ORDER AND JUDGMENT *
Before HENRY , BRISCOE , and MURPHY , Circuit Judges.
After examining the briefs and appellate record, this panel has determined
unanimously to honor the parties’ request for decision on the briefs without oral
argument. See Fed. R. App. P. 34(f). The case is therefore submitted without
oral argument.
*
This order and judgment is not binding precedent, except under the
doctrines of law of the case, res judicata, and collateral estoppel. The court
generally disfavors the citation of orders and judgments; nevertheless, an order
and judgment may be cited under the terms and conditions of 10th Cir. R. 36.3.
Mr. Ojeda-Sierra pleaded guilty to one count of illegal reentry following
deportation in violation of 8 U.S.C. § 1326(a). He was sentenced to fifty-seven
months’ imprisonment, followed by thirty-six months’ supervised release.

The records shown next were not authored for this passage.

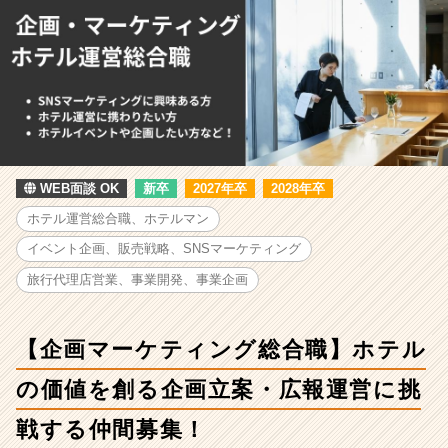
テ
ィ
ン
グ
総
合
職】
ホ
テ
WEB面談 OK
新卒
2027年卒
2028年卒
ル
の
ホテル運営総合職、ホテルマン
価
イベント企画、販売戦略、SNSマーケティング
値
を
旅行代理店営業、事業開発、事業企画
創
る
企
【企画マーケティング総合職】ホテル
画
立
の価値を創る企画立案・広報運営に挑
案・
広
戦する仲間募集！
報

The
district court increased Mr. Ojeda-Sierra’s base offense level by sixteen points
pursuant to USSG § 2L1.2(b)(1)(A) because of his prior conviction for an
aggravated felony. Mr. Ojeda-Sierra objected to the sixteen-level enhancement
for having previously sustained an aggravated felony. We have jurisdiction
pursuant to 28 U.S.C. § 1291 and 18 U.S.C. § 3742(a), and we affirm.
The basis for Mr. Ojeda-Sierra’s argument is Apprendi v. New Jersey ,
530
U.S. 466, 490 (2000). There the Supreme Court held that facts used to enhance
the penalty for a crime beyond the statutory maximum must be submitted to a jury
and proved beyond a reasonable doubt. Specifically he argues that, because he
was neither charged with, nor pleaded guilty to, the prior felony conviction, the
sentencing court erred in relying on the prior conviction to enhance his sentence
under 28 U.S.C. § 1326(b)(2).
Mr. Ojeda-Sierra concedes that his argument is foreclosed for the time
being by Almendarez-Torres v. United States ,
523 U.S. 224, 247 (1998), see
Aplt’s Br. at 3-4, but seeks to preserve his argument for review by the Supreme
Court in anticipation that Almendarez-Torres will be overruled. He has done so.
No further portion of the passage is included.